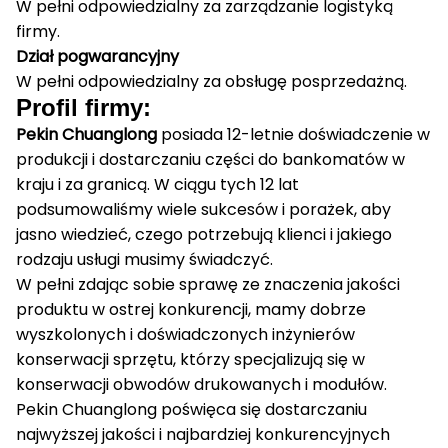
W pełni odpowiedzialny za zarządzanie logistyką
firmy.
Dział pogwarancyjny
W pełni odpowiedzialny za obsługę posprzedażną.
Profil firmy:
Pekin Chuanglong
posiada 12-letnie doświadczenie w
produkcji i dostarczaniu części do bankomatów w
kraju i za granicą.
W ciągu tych 12 lat
podsumowaliśmy wiele sukcesów i porażek, aby
jasno wiedzieć, czego potrzebują klienci i jakiego
rodzaju usługi musimy świadczyć.
W pełni zdając sobie sprawę ze znaczenia jakości
produktu w ostrej konkurencji, mamy dobrze
wyszkolonych i doświadczonych inżynierów
konserwacji sprzętu, którzy specjalizują się w
konserwacji obwodów drukowanych i modułów.
Pekin Chuanglong poświęca się dostarczaniu
najwyższej jakości i najbardziej konkurencyjnych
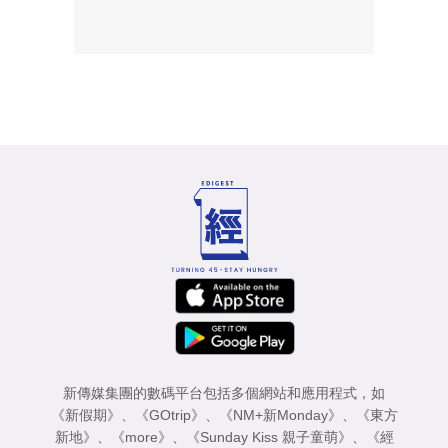
新傳媒集團的數碼平台包括多個網站和應用程式，如
《新假期》
、
《GOtrip》
、
《NM+新Monday》
、
《東方
新地》
、
《more》
、
《Sunday Kiss 親子童萌》
、
《經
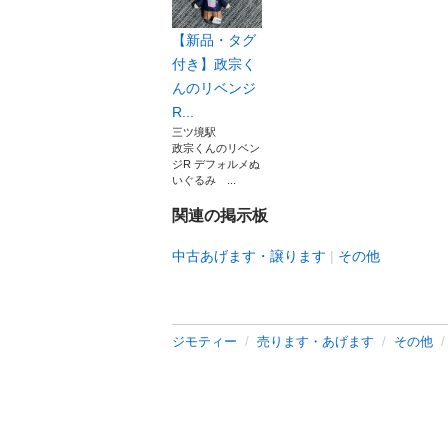
【新品・タグ
付き】政宗く
んのリベンジ
R...
三ツ境駅
政宗くんのリベン
ジR デフォルメぬ
いぐるみ ...
関連の掲示板
中古あげます・譲ります
その他
ジモティー
売ります・あげます
その他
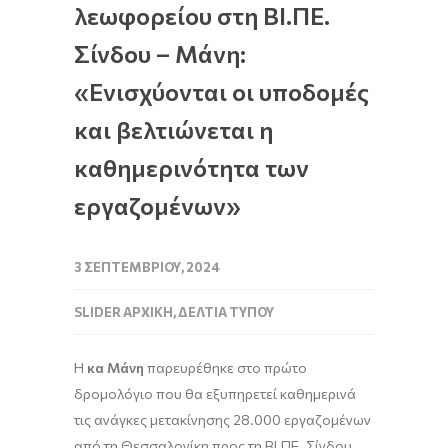
λεωφορείου στη ΒΙ.ΠΕ.
Σίνδου – Μάνη:
«Ενισχύονται οι υποδομές
και βελτιώνεται η
καθημερινότητα των
εργαζομένων»
3 ΣΕΠΤΕΜΒΡΊΟΥ, 2024
SLIDER ΑΡΧΙΚΉ
,
ΔΕΛΤΊΑ ΤΎΠΟΥ
Η
κα Μάνη
παρευρέθηκε στο πρώτο
δρομολόγιο που θα εξυπηρετεί καθημερινά
τις ανάγκες μετακίνησης 28.000 εργαζομένων
από τη Θεσσαλονίκη προς τη ΒΙ.ΠΕ. Σίνδου.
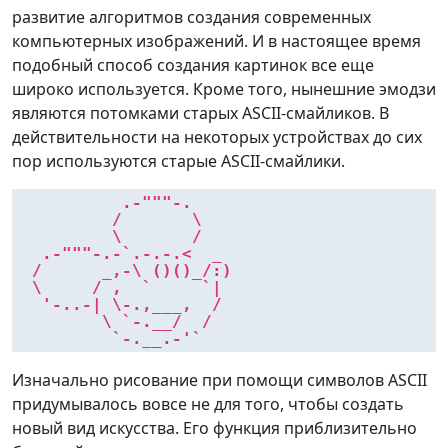
развитие алгоритмов создания современных
компьютерных изображений. И в настоящее время
подобный способ создания картинок все еще
широко используется. Кроме того, нынешние эмодзи
являются потомками старых ASCII-смайликов. В
действительности на некоторых устройствах до сих
пор используются старые ASCII-смайлики.
         .-"""-.

        /       \

        \       /

 .-"""-.-`.-.-.<  _

/      _,-\ ()()_/:)

\     / ,  `     `|

 '-..-| \-.,___,  /

       \ `-.__/  /

        `-.__.-'`
Изначально рисование при помощи символов ASCII
придумывалось вовсе не для того, чтобы создать
новый вид искусства. Его функция приблизительно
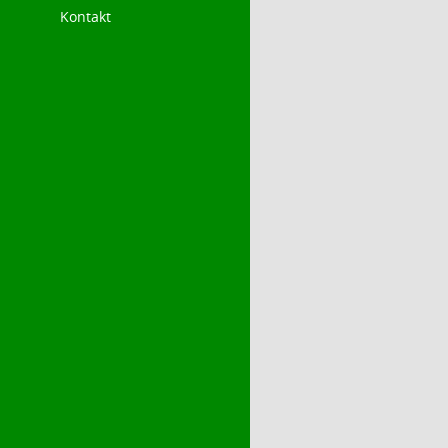
Kontakt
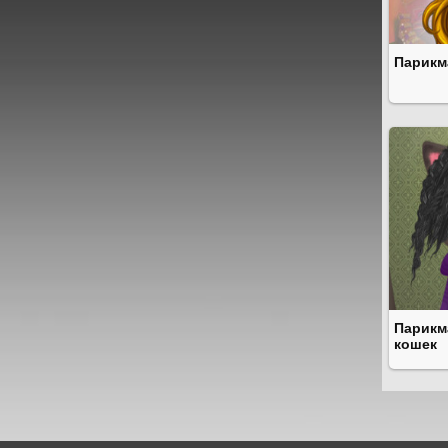
Парикм
Парикм
кошек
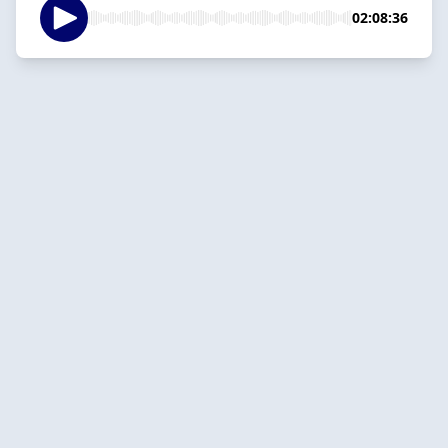
02:08:36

To do
If a record holds a picture, skip the picture and write out everything else exactly.

Exercise result
W pełni odpowiedzialny za zarządzanie logistyką
firmy.
Dział pogwarancyjny
W pełni odpowiedzialny za obsługę posprzedażną.
Profil firmy:
Pekin Chuanglong
posiada 12-letnie doświadczenie w
produkcji i dostarczaniu części do bankomatów w
kraju i za granicą.
W ciągu tych 12 lat
podsumowaliśmy wiele sukcesów i porażek, aby
jasno wiedzieć, czego potrzebują klienci i jakiego
rodzaju usługi musimy świadczyć.
W pełni zdając sobie sprawę ze znaczenia jakości
produktu w ostrej konkurencji, mamy dobrze
wyszkolonych i doświadczonych inżynierów
konserwacji sprzętu, którzy specjalizują się w
konserwacji obwodów drukowanych i modułów.
Pekin Chuanglong poświęca się dostarczaniu
najwyższej jakości i najbardziej konkurencyjnych
新傳媒集團的數碼平台包括多個網站和應用程式，如
《新假期》
、
《GOtrip》
、
《NM+新Monday》
、
《東方
新地》
、
《more》
、
《Sunday Kiss 親子童萌》
、
《經
【新品・タグ
付き】政宗く
んのリベンジ
R...
三ツ境駅
政宗くんのリベン
ジR デフォルメぬ
いぐるみ ...
関連の掲示板
中古あげます・譲ります
その他
ジモティー
売ります・あげます
その他
λεωφορείου στη ΒΙ.ΠΕ.
Σίνδου – Μάνη:
«Ενισχύονται οι υποδομές
και βελτιώνεται η
καθημερινότητα των
εργαζομένων»
3 ΣΕΠΤΕΜΒΡΊΟΥ, 2024
SLIDER ΑΡΧΙΚΉ
,
ΔΕΛΤΊΑ ΤΎΠΟΥ
Η
κα Μάνη
παρευρέθηκε στο πρώτο
δρομολόγιο που θα εξυπηρετεί καθημερινά
τις ανάγκες μετακίνησης 28.000 εργαζομένων
από τη Θεσσαλονίκη προς τη ΒΙ.ΠΕ. Σίνδου.
развитие алгоритмов создания современных
компьютерных изображений. И в настоящее время
подобный способ создания картинок все еще
широко используется. Кроме того, нынешние эмодзи
являются потомками старых ASCII-смайликов. В
действительности на некоторых устройствах до сих
пор используются старые ASCII-смайлики.
         .-"""-.

        /       \

        \       /

 .-"""-.-`.-.-.<  _

/      _,-\ ()()_/:)

\     / ,  `     `|

 '-..-| \-.,___,  /

       \ `-.__/  /

        `-.__.-'`
Изначально рисование при помощи символов ASCII
придумывалось вовсе не для того, чтобы создать
новый вид искусства. Его функция приблизительно
Kontakt
Парикм
Парикм
кошек
02:08:36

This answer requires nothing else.